## ACTION ITEM
Provide the number of lines in the entries below containing "solutions", with no further words.

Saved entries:
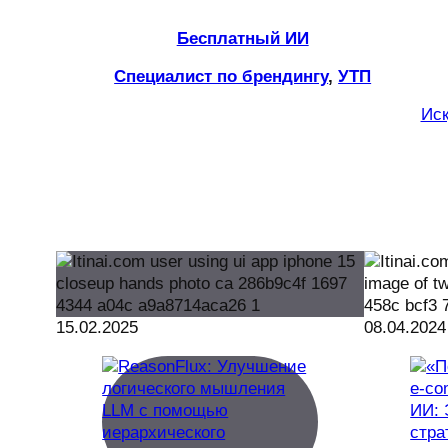
Бесплатный ИИ
Специалист по брендингу
, 
УТП
Иск
15.02.2025
08.04.2024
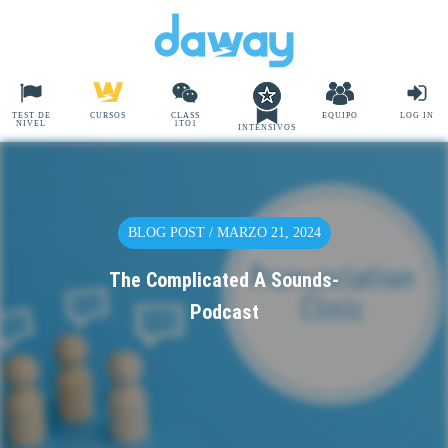
TEST DE
CURSOS
CLASS
EQUIPO
LOG IN
NIVEL
1TO1
INTENSIVOS
BLOG POST / MARZO 21, 2024
The Complicated A Sounds-
Podcast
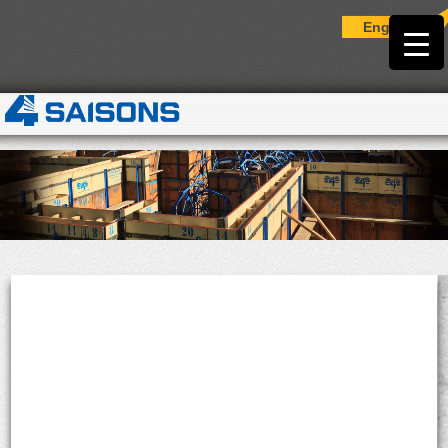
English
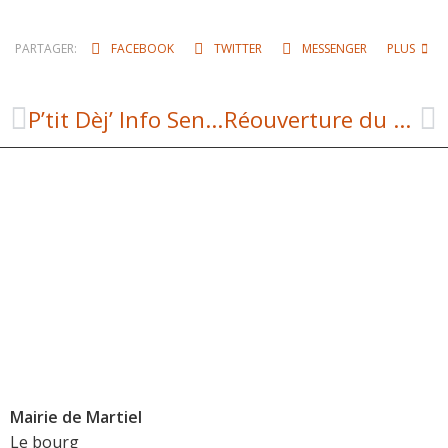
PARTAGER:
FACEBOOK
TWITTER
MESSENGER
PLUS
P’tit Dèj’ Info Seniors
Réouverture du guichet MaPrimeRénov’
Mairie de Martiel
Le bourg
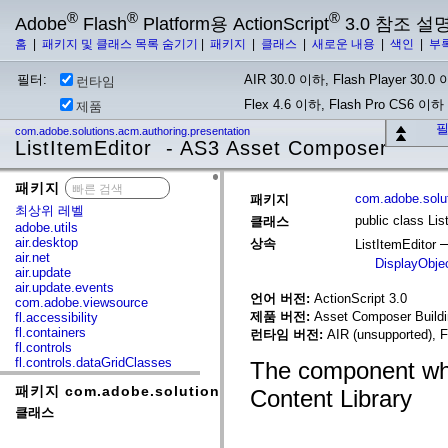
®
®
®
Adobe
Flash
Platform용 ActionScript
3.0 참조 설
홈
|
패키지 및 클래스 목록 숨기기
|
패키지
|
클래스
|
새로운 내용
|
색인
|
부
필터:
AIR 30.0 이하, Flash Player 30.0 이
런타임
Flex 4.6 이하, Flash Pro CS6 이하
제품
필
com.adobe.solutions.acm.authoring.presentation
ListItemEditor - AS3 Asset Composer
패키지
x
com.adobe.solut
패키지
최상위 레벨
public class Lis
클래스
adobe.utils
air.desktop
상속
ListItemEditor
air.net
DisplayObje
air.update
air.update.events
언어 버전:
ActionScript 3.0
com.adobe.viewsource
제품 버전:
Asset Composer Buildi
fl.accessibility
fl.containers
런타임 버전:
AIR (unsupported), F
fl.controls
fl.controls.dataGridClasses
The component whic
fl.controls.listClasses
패키지 com.adobe.solutions.acm.authoring.presentatio
fl.controls.progressBarClasses
Content Library
fl.core
클래스
fl.data
fl.display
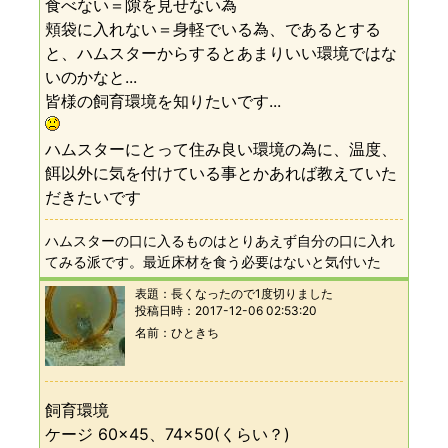
食べない＝隙を見せない為
頬袋に入れない＝身軽でいる為、であるとする
と、ハムスターからするとあまりいい環境ではな
いのかなと...
皆様の飼育環境を知りたいです...
ハムスターにとって住み良い環境の為に、温度、
餌以外に気を付けている事とかあれば教えていた
だきたいです
ハムスターの口に入るものはとりあえず自分の口に入れ
てみる派です。最近床材を食う必要はないと気付いた
表題：
長くなったので1度切りました
投稿日時：
2017-12-06 02:53:20
名前
ひときち
飼育環境
ケージ 60×45、74×50(くらい？)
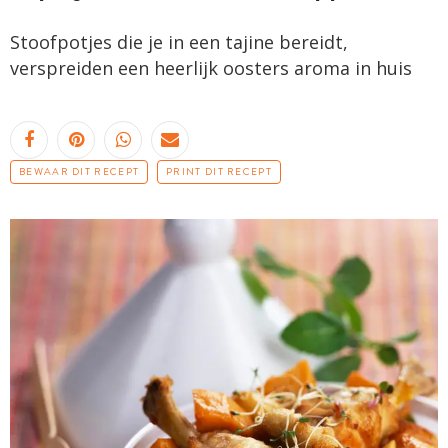
Stoofpotjes
die je in een tajine bereidt,
verspreiden een heerlijk oosters aroma in huis
BEWAAR DIT RECEPT
PRINT DIT RECEPT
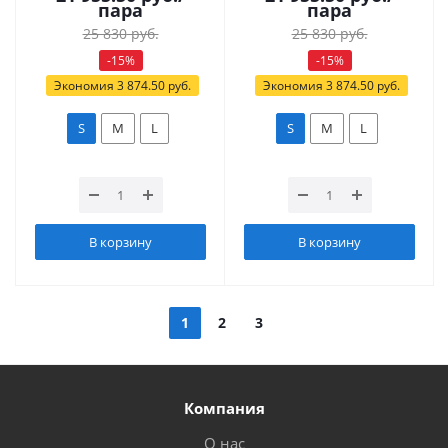
пара
пара
25 830
руб.
25 830
руб.
-
15
%
-
15
%
Экономия
3 874.50
руб.
Экономия
3 874.50
руб.
S
M
L
S
M
L
В корзину
В корзину
1
2
3
Компания
О нас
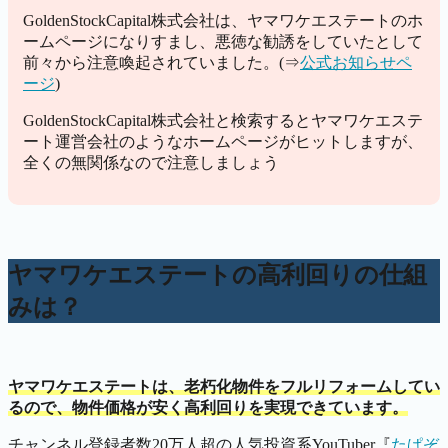
GoldenStockCapital株式会社は、ヤマワケエステートのホ
ームページになりすまし、悪徳な勧誘をしていたとして
前々から注意喚起されていました。(⇒
公式お知らせペ
ージ
)
GoldenStockCapital株式会社と検索するとヤマワケエステ
ート運営会社のようなホームページがヒットしますが、
全くの無関係なので注意しましょう
ヤマワケエステートの高利回りの仕組
みは？
ヤマワケエステートは、老朽化物件をフルリフォームしてい
るので、物件価格が安く高利回りを実現できています。
チャンネル登録者数20万人超の人気投資系YouTuber『
たぱぞ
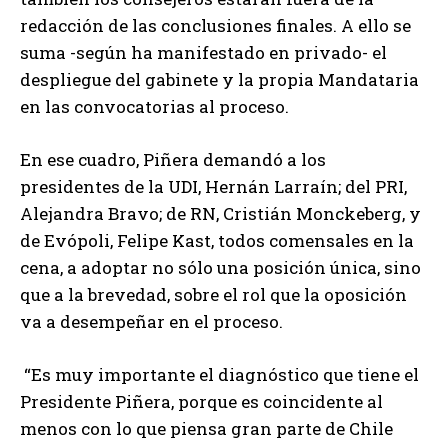
redacción de las conclusiones finales. A ello se
suma -según ha manifestado en privado- el
despliegue del gabinete y la propia Mandataria
en las convocatorias al proceso.
En ese cuadro, Piñera demandó a los
presidentes de la UDI, Hernán Larraín; del PRI,
Alejandra Bravo; de RN, Cristián Monckeberg, y
de Evópoli, Felipe Kast, todos comensales en la
cena, a adoptar no sólo una posición única, sino
que a la brevedad, sobre el rol que la oposición
va a desempeñar en el proceso.
“Es muy importante el diagnóstico que tiene el
Presidente Piñera, porque es coincidente al
menos con lo que piensa gran parte de Chile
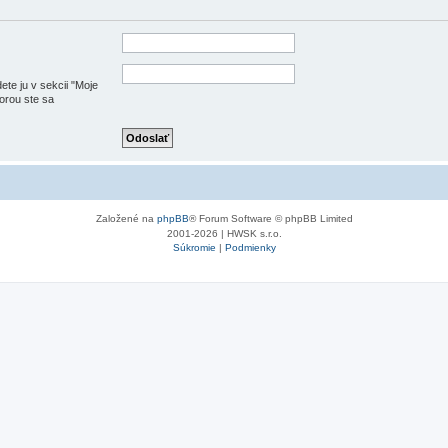
ete ju v sekcii "Moje
torou ste sa
Založené na
phpBB
® Forum Software © phpBB Limited
2001-2026 | HWSK s.r.o.
Súkromie
|
Podmienky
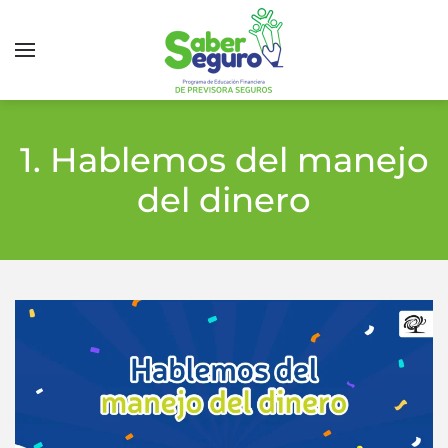
1. Hablemos del manejo
del dinero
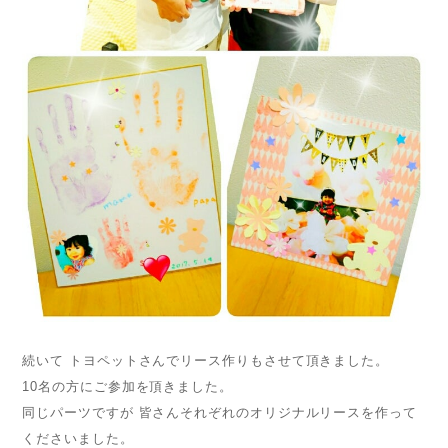
続いて トヨペットさんでリース作りもさせて頂きました。
10名の方にご参加を頂きました。
同じパーツですが 皆さんそれぞれのオリジナルリースを作って
くださいました。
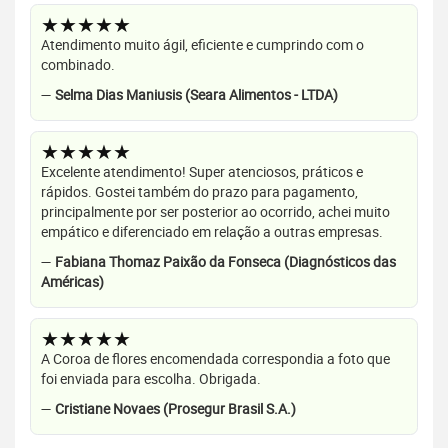
★★★★★
Atendimento muito ágil, eficiente e cumprindo com o
combinado.
—
Selma Dias Maniusis (Seara Alimentos - LTDA)
★★★★★
Excelente atendimento! Super atenciosos, práticos e
rápidos. Gostei também do prazo para pagamento,
principalmente por ser posterior ao ocorrido, achei muito
empático e diferenciado em relação a outras empresas.
—
Fabiana Thomaz Paixão da Fonseca (Diagnósticos das
Américas)
★★★★★
A Coroa de flores encomendada correspondia a foto que
foi enviada para escolha. Obrigada.
—
Cristiane Novaes (Prosegur Brasil S.A.)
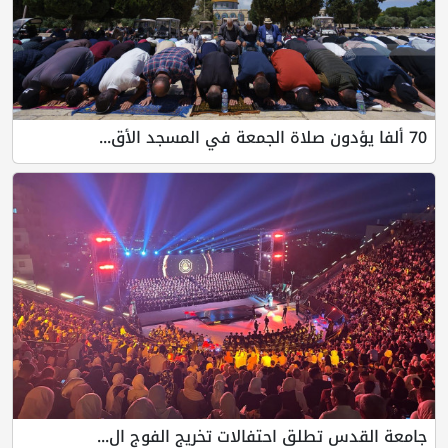
70 ألفا يؤدون صلاة الجمعة في المسجد الأق...
جامعة القدس تطلق احتفالات تخريج الفوج ال...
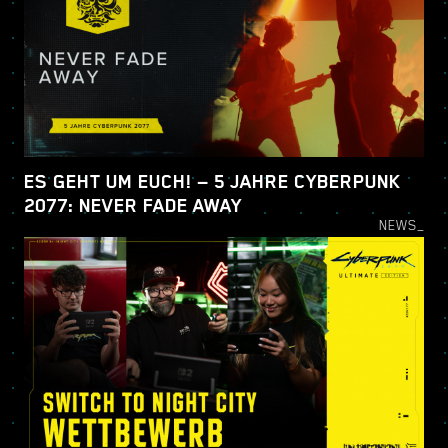
ES GEHT UM EUCH! — 5 JAHRE CYBERPUNK
2077: NEVER FADE AWAY
NEWS_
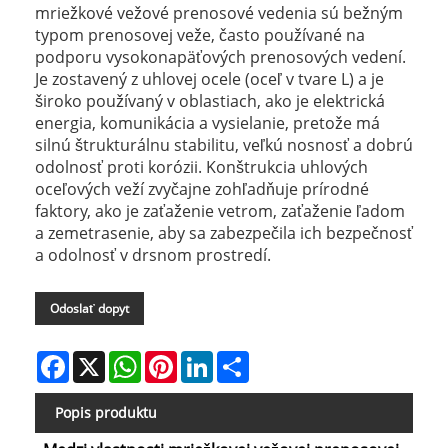
mriežkové vežové prenosové vedenia sú bežným
typom prenosovej veže, často používané na
podporu vysokonapäťových prenosových vedení.
Je zostavený z uhlovej ocele (oceľ v tvare L) a je
široko používaný v oblastiach, ako je elektrická
energia, komunikácia a vysielanie, pretože má
silnú štrukturálnu stabilitu, veľkú nosnosť a dobrú
odolnosť proti korózii. Konštrukcia uhlových
oceľových veží zvyčajne zohľadňuje prírodné
faktory, ako je zaťaženie vetrom, zaťaženie ľadom
a zemetrasenie, aby sa zabezpečila ich bezpečnosť
a odolnosť v drsnom prostredí.
Odoslať dopyt
Facebook
X
WhatsApp
Pinterest
LinkedIn
Share
Popis produktu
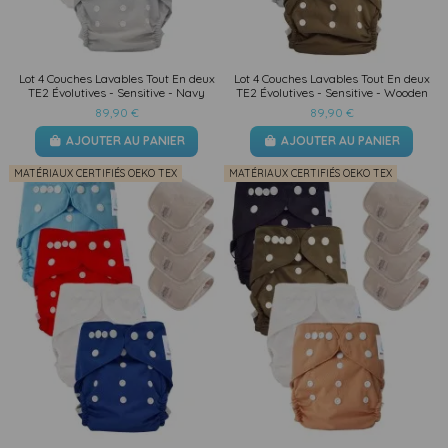
(1 avis)
Lot 4 Couches Lavables Tout En deux
Lot 4 Couches Lavables Tout En deux
TE2 Évolutives - Sensitive - Navy
TE2 Évolutives - Sensitive - Wooden
89,90 €
89,90 €
AJOUTER AU PANIER
AJOUTER AU PANIER
MATÉRIAUX CERTIFIÉS OEKO TEX
MATÉRIAUX CERTIFIÉS OEKO TEX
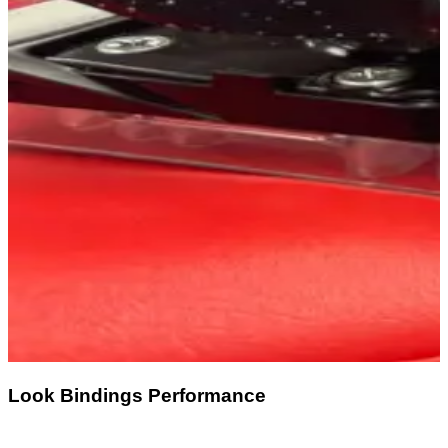
Look Bindings Performance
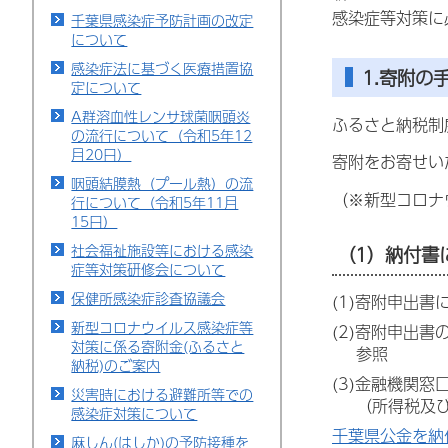
感染症等対策に
千葉県感染症予防計画の改定
について
感染症法に基づく医療措置協
1.寄附の
定について
A群溶血性レンサ球菌咽頭炎
ふるさと納税制
の流行について（令和5年12
月20日）
寄附をお寄せい
咽頭結膜熱（プール熱）の流
（※新型コロナ
行について（令和5年11月
15日）
社会福祉施設等における感染
（1）納付書
症等対策研修会について
保健所感染症診査協議会
(1)寄附申出
新型コロナウイルス感染症等
(2)寄附申出
対策に係る寄附金(ふるさと
参照
納税)のご案内
(3)金融機関
災害時における避難所等での
（所得税及
感染症対策について
千葉県公金を納
麻しん(はしか)の予防接種を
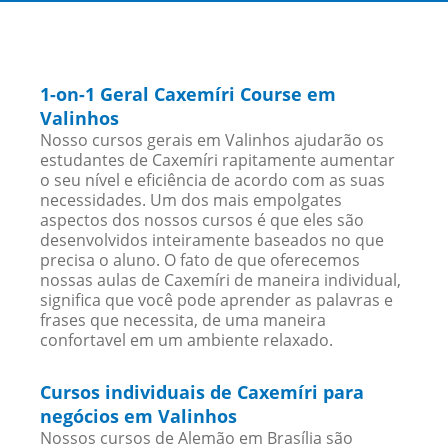
1-on-1 Geral Caxemíri Course em
Valinhos
Nosso cursos gerais em Valinhos ajudarão os
estudantes de Caxemíri rapitamente aumentar
o seu nível e eficiência de acordo com as suas
necessidades. Um dos mais empolgates
aspectos dos nossos cursos é que eles são
desenvolvidos inteiramente baseados no que
precisa o aluno. O fato de que oferecemos
nossas aulas de Caxemíri de maneira individual,
significa que você pode aprender as palavras e
frases que necessita, de uma maneira
confortavel em um ambiente relaxado.
Cursos individuais de Caxemíri para
negócios em Valinhos
Nossos cursos de Alemão em Brasília são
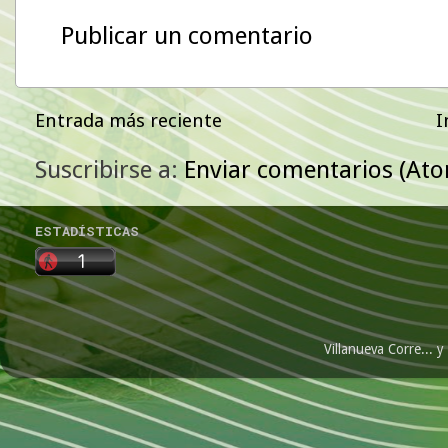
Publicar un comentario
Entrada más reciente
I
Suscribirse a:
Enviar comentarios (At
ESTADÍSTICAS
Villanueva Corre...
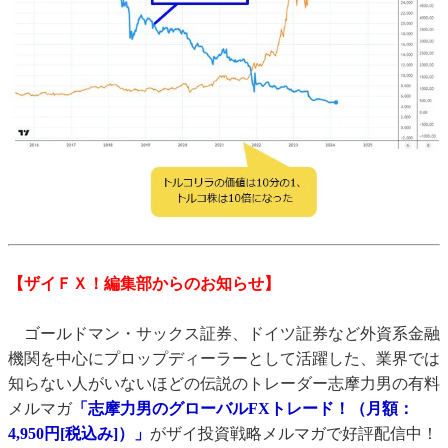
【ザイＦＸ！編集部からのお知らせ】
ゴールドマン・サックス証券、ドイツ証券など外資系金融
機関を中心にプロップディーラーとして活躍した、業界では
知らない人がいないほどの伝説のトレーダー志摩力男の有料
メルマガ
「志摩力男のグローバルFXトレード！（月額：
4,950円[税込み]）」
がザイ投資戦略メルマガで好評配信中！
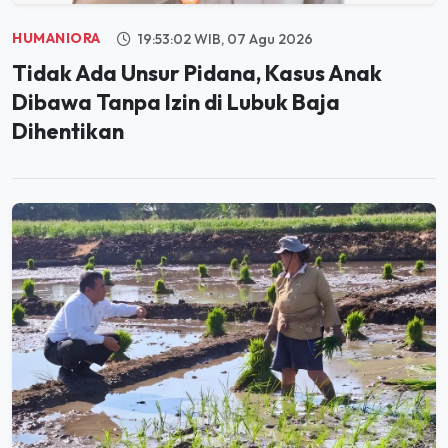
HUMANIORA
19:53:02 WIB, 07 Agu 2026
Tidak Ada Unsur Pidana, Kasus Anak
Dibawa Tanpa Izin di Lubuk Baja
Dihentikan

## EXERCISE OUTPUT
2